Md. student editors defuse tension over ad

Anti-reparations postings stirred protests elsewhere

May 02, 2001|By Michael Hill | Michael Hill,SUN STAFF

An advertisement opposing reparations for slavery that has caused major upheavals on campuses across the country has run in Maryland student newspapers without much fuss.

"I am proud of our students, I really am," said Freeman A. Hrabowski III, president of the University of Maryland, Baltimore County, where the weekly paper, the Retriever, ran the ad last week.

"There are some students that are very upset about it, but they are willing to listen to different points of view and take a reasonable approach to dealing with the issue," he said.

The ad, which will be the focus of a campus forum at UMBC tonight at 7 in the ballroom of the University Center, was placed by conservative author David Horowitz. It resulted in raucous protests and stolen newspapers when it appeared in newspapers on campuses in California and at Brown University in Rhode Island.

But at UMBC and at the University of Maryland, College Park -- where the Diamondback ran it earlier in April -- student editors were credited with defusing tensions by discussing the issue with various groups on campus before the ad appeared and explaining their decision clearly in their newspapers on the day it was published.

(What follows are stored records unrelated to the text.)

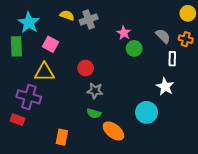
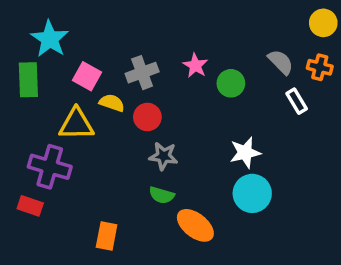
yellow semicircle: (67, 15) -> (112, 103), moved
gray cross: (89, 19) -> (142, 73), moved
pink star: (124, 33) -> (195, 66), moved
white rectangle: (172, 59) -> (297, 101), turned -32
white star: (165, 87) -> (245, 153), moved, turned 30

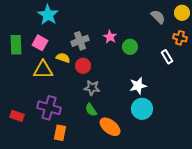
cyan star: (50, 39) -> (48, 15), moved
gray semicircle: (281, 62) -> (158, 17), moved
pink square: (87, 76) -> (40, 43), moved
purple cross: (50, 167) -> (49, 108), moved
green semicircle: (162, 195) -> (91, 110), turned 40

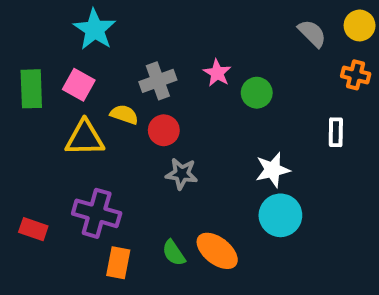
white rectangle: (167, 57) -> (336, 132), moved, turned 32
green semicircle: (91, 110) -> (174, 253), moved

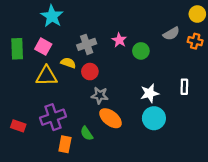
gray semicircle: (312, 33) -> (171, 34), moved, turned 105
white rectangle: (336, 132) -> (184, 87), moved
purple cross: (97, 213) -> (53, 117), turned -35
orange ellipse: (217, 251) -> (111, 118), moved
green semicircle: (174, 253) -> (87, 133), moved

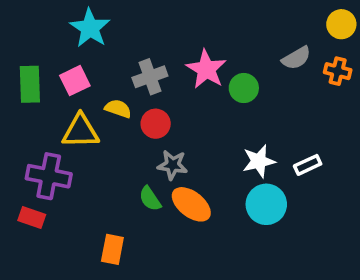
pink star: (119, 40) -> (206, 69), size x1.5
pink square: (43, 47) -> (75, 81), turned 35
white rectangle: (184, 87) -> (308, 165), moved, turned 64
purple cross: (53, 117) -> (49, 176), moved, turned 30
green semicircle: (87, 133) -> (150, 199), moved

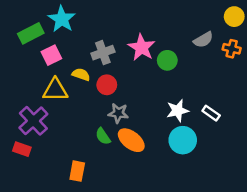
green rectangle: (30, 84) -> (31, 33), moved, turned 65
white rectangle: (308, 165) -> (211, 113), turned 60
purple cross: (49, 176) -> (33, 121), turned 36

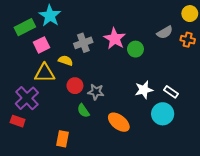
red circle: (107, 85) -> (75, 86), moved
orange ellipse: (131, 140) -> (119, 122), moved
cyan circle: (183, 140) -> (163, 114), moved

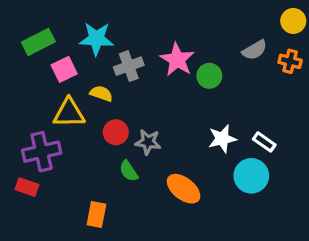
cyan star: (50, 16) -> (96, 39), moved, turned -30
purple cross: (27, 98) -> (42, 152), turned 30

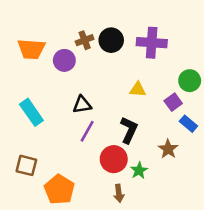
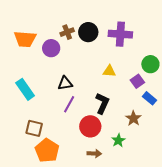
brown square: (26, 165) -> (34, 128), moved
green star: (139, 171) -> (118, 140), moved
brown arrow: (119, 193) -> (94, 153), turned -80

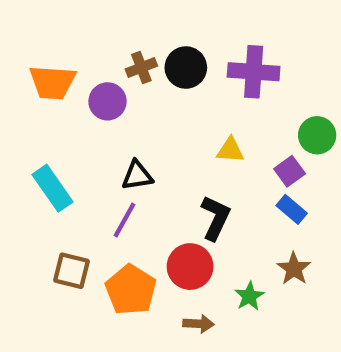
blue rectangle: (149, 98) -> (292, 209), moved
purple line: (69, 104) -> (124, 220), moved
brown star: (133, 118) -> (294, 269), moved
orange pentagon: (47, 150) -> (131, 290), moved

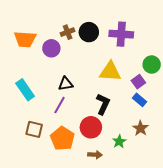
yellow triangle: (230, 150) -> (110, 72), size x1.6

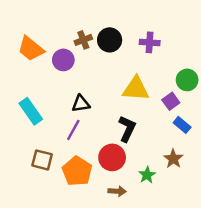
purple cross: (121, 34) -> (150, 42), size x0.7
orange trapezoid: (25, 39) -> (31, 49), turned 35
blue rectangle: (139, 100) -> (182, 125), moved

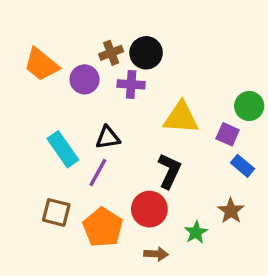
purple cross: (150, 42) -> (131, 84), moved
purple square: (171, 101) -> (228, 134), turned -30
cyan rectangle: (31, 111) -> (63, 149), moved

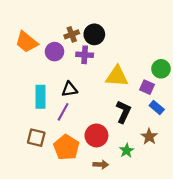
cyan rectangle: (63, 149) -> (41, 97), turned 35
black L-shape: (169, 171) -> (123, 112), moved

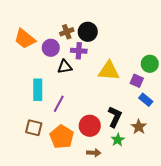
black triangle: (70, 89) -> (65, 67), moved
black L-shape: (123, 112) -> (115, 117), moved

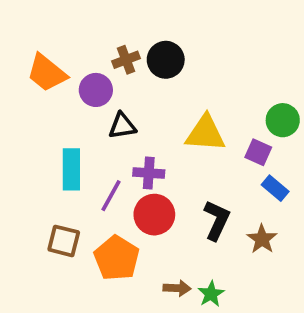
purple cross: (79, 51) -> (149, 173), moved
red circle: (90, 126) -> (154, 215), moved
green star: (118, 140) -> (211, 294), moved

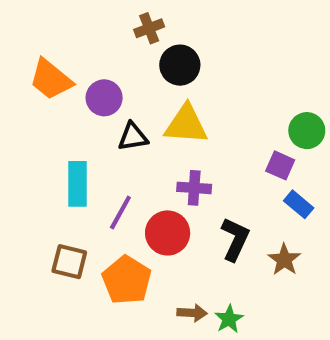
brown cross: (126, 60) -> (149, 28), moved
yellow triangle: (205, 133) -> (186, 124), moved
purple cross: (149, 173) -> (194, 188), moved

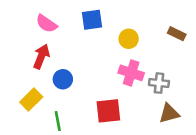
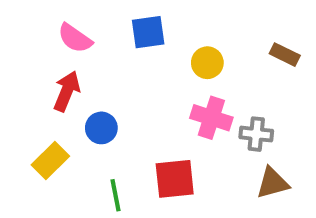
green line: (58, 121) -> (116, 195), moved

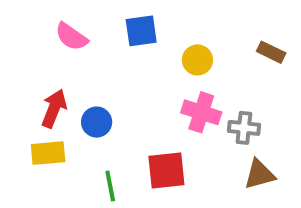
red arrow: (67, 91) -> (54, 108), moved
yellow rectangle: (50, 161) -> (48, 153), turned 40

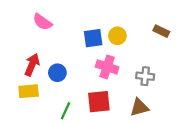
blue square: (141, 31) -> (93, 38), moved
pink cross: (201, 112) -> (107, 67), moved
brown triangle: (259, 174) -> (139, 107), moved
green line: (110, 186) -> (65, 111), turned 36

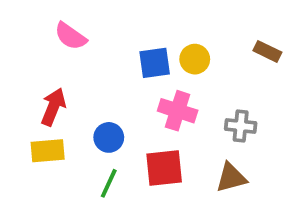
blue circle: (57, 73) -> (109, 137), moved

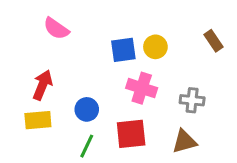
brown rectangle: (267, 51) -> (213, 41), turned 30

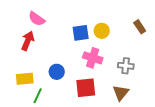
red arrow: (42, 85) -> (28, 41), moved
brown triangle: (184, 141) -> (121, 93), turned -36
green line: (87, 146) -> (38, 96), moved

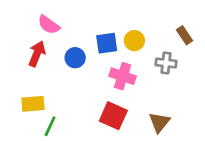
gray cross: (126, 66) -> (166, 63), moved
blue circle: (57, 72) -> (75, 58), moved
red square: (86, 88) -> (113, 116), turned 30

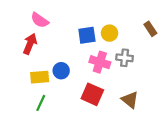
blue circle: (75, 58) -> (61, 71), moved
gray cross: (166, 63) -> (125, 58), moved
yellow rectangle: (33, 104) -> (40, 77), moved
brown triangle: (159, 122) -> (130, 100), turned -30

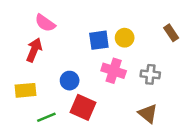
gray cross: (125, 58) -> (150, 74), moved
yellow rectangle: (40, 77) -> (26, 90), moved
red square: (92, 94) -> (83, 107), moved
green line: (41, 103) -> (46, 117), turned 42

"We let as many people know as we could beforehand," said Jennifer Schildroth, editor of the Retriever, who held the ad for two weeks to allow time for the discussions. "We wanted them to know that we weren't going for shock value."

In the Retriever and the Diamondback, the ad -- which calls reparations racist and says welfare payments and affirmative action have already transferred wealth to African-Americans -- was accompanied by a front-page editorial explaining the decision.

"We weighed the pros and cons and spoke with campus community members and journalists, both academics and professionals," said Matthew Sheehan, editor of the Diamondback, on his decision to run the ad. "We thought it came down to a free-speech issue."

The dilemma became the subject of a journalism class taught by Gene Roberts on managing a newsroom, which Sheehan takes.

"We mixed it up in the classroom and after they kicked it around, I told them what I thought," said Roberts, former managing editor of the New York Times and former executive editor of the Philadelphia Inquirer.

"I said that free expression is important to our society, and if newspapers don't stand up for it, who will?" he said. "I think society is healthier if thorny subjects are debated rather than being swept under the rug."

Schildroth said she was disappointed with the response to the ad.

"We only received one letter to the editor about it," she said. "We encouraged people to write in."

But UMBC's director of student life, Patty Perillo, said the ad has been a major topic on campus.

"I was walking through the University Center when many students were reading it for the first time," Perillo said. "For many, it caused discomfort, anger, pain, a disbelief that their peers would actually agree to do something like this."

But Perillo, who advised Schildroth during the weeks before the ad appeared, said that overall it has had a positive impact on campus.

"It has been a pretty phenomenal learning experience for students and student leaders," she said.